Supplied data
===============
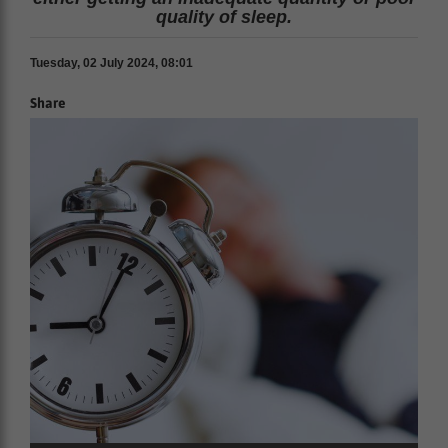
quality of sleep.
Tuesday, 02 July 2024, 08:01
Share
===============
Activity
Do not include the images; transcribe the rest of the listing exactly.

Task response
quality of sleep.
Tuesday, 02 July 2024, 08:01
Share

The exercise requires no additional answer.